Data:
* * * *

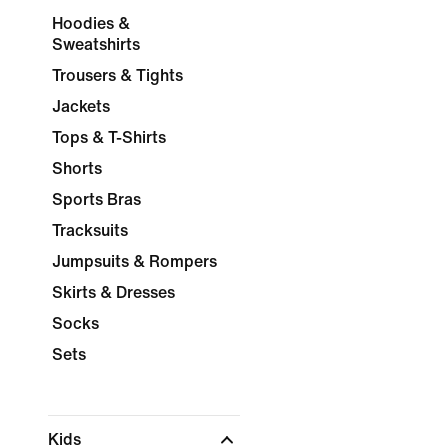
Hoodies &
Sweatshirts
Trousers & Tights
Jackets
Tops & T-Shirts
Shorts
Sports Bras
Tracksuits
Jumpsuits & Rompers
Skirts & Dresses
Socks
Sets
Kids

* * * *

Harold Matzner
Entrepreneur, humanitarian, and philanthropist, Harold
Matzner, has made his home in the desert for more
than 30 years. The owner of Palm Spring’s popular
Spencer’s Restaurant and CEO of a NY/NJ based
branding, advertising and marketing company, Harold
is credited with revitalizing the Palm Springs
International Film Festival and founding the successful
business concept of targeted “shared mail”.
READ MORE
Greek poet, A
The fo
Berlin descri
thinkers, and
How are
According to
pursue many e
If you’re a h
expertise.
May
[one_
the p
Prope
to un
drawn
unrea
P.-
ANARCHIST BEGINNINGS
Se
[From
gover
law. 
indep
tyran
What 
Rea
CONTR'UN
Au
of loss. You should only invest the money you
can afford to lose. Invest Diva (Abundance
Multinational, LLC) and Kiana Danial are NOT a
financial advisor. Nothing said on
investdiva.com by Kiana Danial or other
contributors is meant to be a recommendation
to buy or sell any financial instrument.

* * * *

Exercise details: Extract exactly and only the lines above from the line containing "thinkers, and" through the line containing "Multinational, LLC) and", both end lines included.

Answer section:
thinkers, and
How are
According to
pursue many e
If you’re a h
expertise.
May
[one_
the p
Prope
to un
drawn
unrea
P.-
ANARCHIST BEGINNINGS
Se
[From
gover
law. 
indep
tyran
What 
Rea
CONTR'UN
Au
of loss. You should only invest the money you
can afford to lose. Invest Diva (Abundance
Multinational, LLC) and Kiana Danial are NOT a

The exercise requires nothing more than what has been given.